■ **Work instruction**
Your task is to repeat the entries underneath exactly, minus the pictures.

Page layout parsing data

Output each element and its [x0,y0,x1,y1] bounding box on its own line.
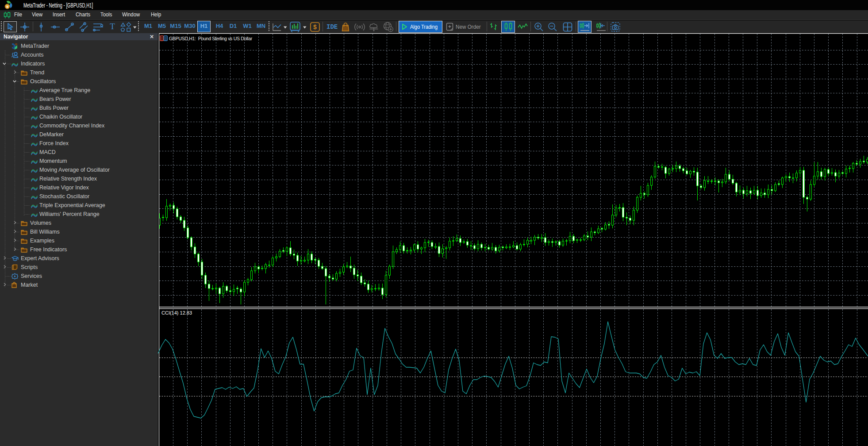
svg-text:GBPUSD,H1: Pound Sterling vs: GBPUSD,H1: Pound Sterling vs US Dollar [169,36,253,41]
svg-text:CCI(14) 12.83: CCI(14) 12.83 [161,310,192,315]
svg-text:5: 5 [6,5,8,9]
svg-text:$: $ [313,23,317,31]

■ **Written solution**
Output each element and its [x0,y0,x1,y1] bounding box on its own line.
svg-text:GBPUSD,H1: Pound Sterling vs: GBPUSD,H1: Pound Sterling vs US Dollar [169,36,253,41]
svg-text:CCI(14) 12.83: CCI(14) 12.83 [161,310,192,315]
svg-text:5: 5 [6,5,8,9]
svg-text:$: $ [313,23,317,31]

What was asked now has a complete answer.